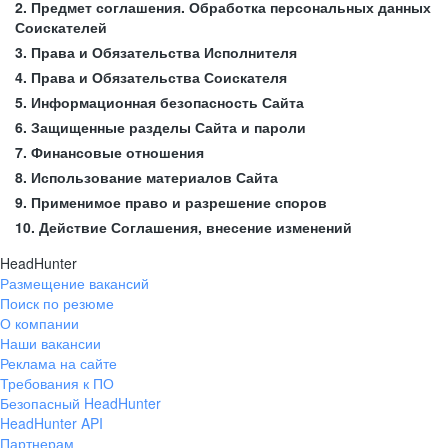
2. Предмет соглашения. Обработка персональных данных
Соискателей
3. Права и Обязательства Исполнителя
4. Права и Обязательства Соискателя
5. Информационная безопасность Сайта
6. Защищенные разделы Сайта и пароли
7. Финансовые отношения
8. Использование материалов Сайта
9. Применимое право и разрешение споров
10. Действие Соглашения, внесение изменений
HeadHunter
Размещение вакансий
Поиск по резюме
О компании
Наши вакансии
Реклама на сайте
Требования к ПО
Безопасный HeadHunter
HeadHunter API
Партнерам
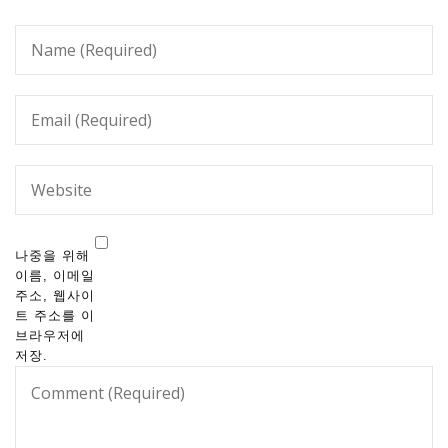
나중을 위해
이름, 이메일
주소, 웹사이
트 주소를 이
브라우저에
저장.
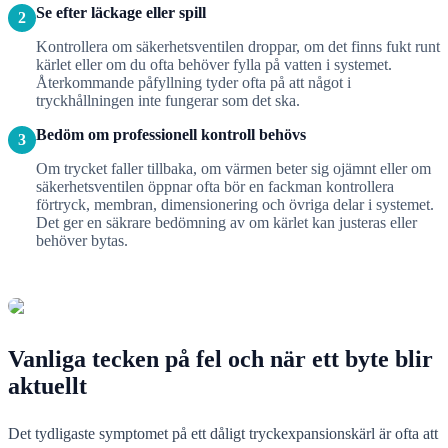
Se efter läckage eller spill
2
Kontrollera om säkerhetsventilen droppar, om det finns fukt runt
kärlet eller om du ofta behöver fylla på vatten i systemet.
Återkommande påfyllning tyder ofta på att något i
tryckhållningen inte fungerar som det ska.
Bedöm om professionell kontroll behövs
3
Om trycket faller tillbaka, om värmen beter sig ojämnt eller om
säkerhetsventilen öppnar ofta bör en fackman kontrollera
förtryck, membran, dimensionering och övriga delar i systemet.
Det ger en säkrare bedömning av om kärlet kan justeras eller
behöver bytas.
Vanliga tecken på fel och när ett byte blir
aktuellt
Det tydligaste symptomet på ett dåligt tryckexpansionskärl är ofta att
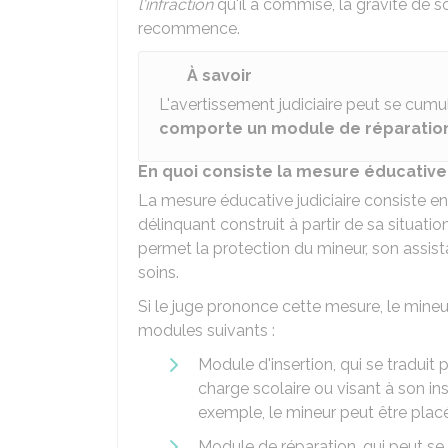
l'infraction
qu'il a commise, la gravité de 
recommence.
À savoir
L'avertissement judiciaire peut se cumu
comporte un module de réparatio
En quoi consiste la mesure éducative
La mesure éducative judiciaire consiste 
délinquant construit à partir de sa situation
permet la protection du mineur, son assis
soins.
Si le juge prononce cette mesure, le mineu
modules suivants :
Module d'insertion, qui se traduit 
charge scolaire ou visant à son ins
exemple, le mineur peut être placé
Module de réparation, qui peut se m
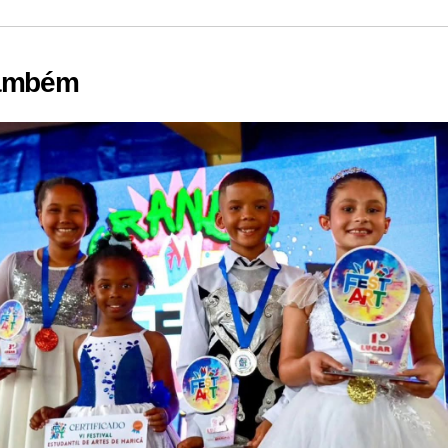
também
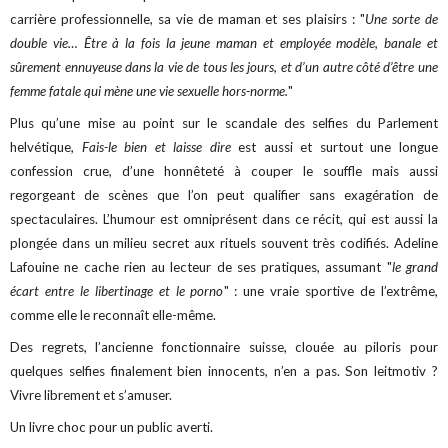
carrière professionnelle, sa vie de maman et ses plaisirs : "
Une sorte de
double vie… Être à la fois la jeune maman et employée modèle, banale et
sûrement ennuyeuse dans la vie de tous les jours, et d’un autre côté d’être une
femme fatale qui mène une vie sexuelle hors-norme.
"
Plus qu’une mise au point sur le scandale des selfies du Parlement
helvétique,
Fais-le bien et laisse dire
est aussi et surtout une longue
confession crue, d’une honnêteté à couper le souffle mais aussi
regorgeant de scènes que l’on peut qualifier sans exagération de
spectaculaires. L’humour est omniprésent dans ce récit, qui est aussi la
plongée dans un milieu secret aux rituels souvent très codifiés. Adeline
Lafouine ne cache rien au lecteur de ses pratiques, assumant "
le grand
écart entre le libertinage et le porno
" : une vraie sportive de l’extrême,
comme elle le reconnaît elle-même.
Des regrets, l’ancienne fonctionnaire suisse, clouée au piloris pour
quelques selfies finalement bien innocents, n’en a pas. Son leitmotiv ?
Vivre librement et s’amuser.
Un livre choc pour un public averti.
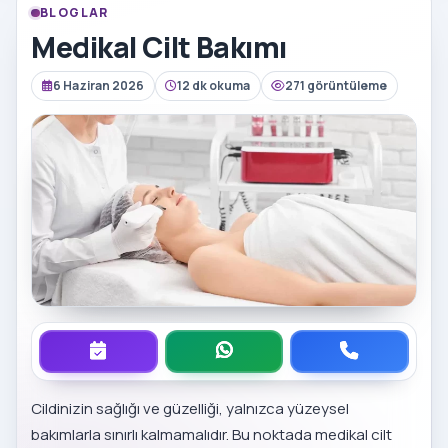
BLOGLAR
Medikal Cilt Bakımı
6 Haziran 2026
12 dk okuma
271 görüntüleme
Cildinizin sağlığı ve güzelliği, yalnızca yüzeysel
bakımlarla sınırlı kalmamalıdır. Bu noktada medikal cilt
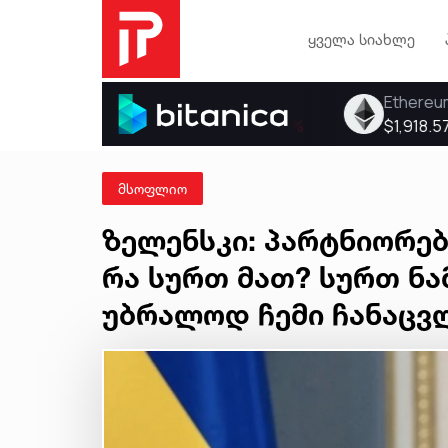
ყველა სიახლე
მსოფლიო
ზელენსკი: პარტნიორებ
რა სურთ მათ? სურთ ნა
უბრალოდ ჩემი ჩანაცვ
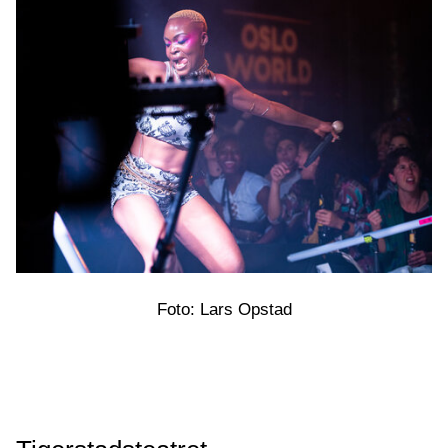
Foto: Lars Opstad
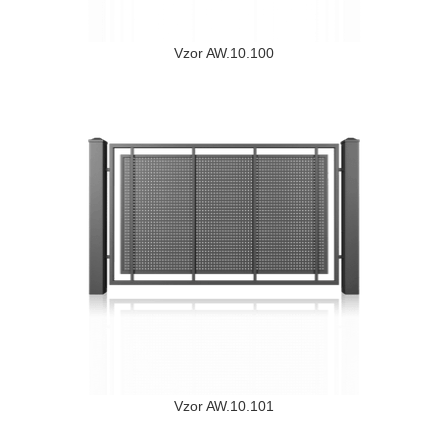
Vzor AW.10.100
Vzor AW.10.101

··········

From the records above, extract the lines from the one holding "Kontrollera om säkerhetsventilen" through the one holding "spectaculaires. L’humour est", word for word; omit the pictures.

Kontrollera om säkerhetsventilen droppar, om det finns fukt runt
kärlet eller om du ofta behöver fylla på vatten i systemet.
Återkommande påfyllning tyder ofta på att något i
tryckhållningen inte fungerar som det ska.
Bedöm om professionell kontroll behövs
3
Om trycket faller tillbaka, om värmen beter sig ojämnt eller om
säkerhetsventilen öppnar ofta bör en fackman kontrollera
förtryck, membran, dimensionering och övriga delar i systemet.
Det ger en säkrare bedömning av om kärlet kan justeras eller
behöver bytas.
Vanliga tecken på fel och när ett byte blir
aktuellt
Det tydligaste symptomet på ett dåligt tryckexpansionskärl är ofta att
l'infraction
qu'il a commise, la gravité de 
recommence.
À savoir
L'avertissement judiciaire peut se cumu
comporte un module de réparatio
En quoi consiste la mesure éducative
La mesure éducative judiciaire consiste 
délinquant construit à partir de sa situation
permet la protection du mineur, son assis
soins.
Si le juge prononce cette mesure, le mineu
modules suivants :
Module d'insertion, qui se traduit 
charge scolaire ou visant à son ins
exemple, le mineur peut être placé
Module de réparation, qui peut se m
também
carrière professionnelle, sa vie de maman et ses plaisirs : "
Une sorte de
double vie… Être à la fois la jeune maman et employée modèle, banale et
sûrement ennuyeuse dans la vie de tous les jours, et d’un autre côté d’être une
femme fatale qui mène une vie sexuelle hors-norme.
"
Plus qu’une mise au point sur le scandale des selfies du Parlement
helvétique,
Fais-le bien et laisse dire
est aussi et surtout une longue
confession crue, d’une honnêteté à couper le souffle mais aussi
regorgeant de scènes que l’on peut qualifier sans exagération de
spectaculaires. L’humour est omniprésent dans ce récit, qui est aussi la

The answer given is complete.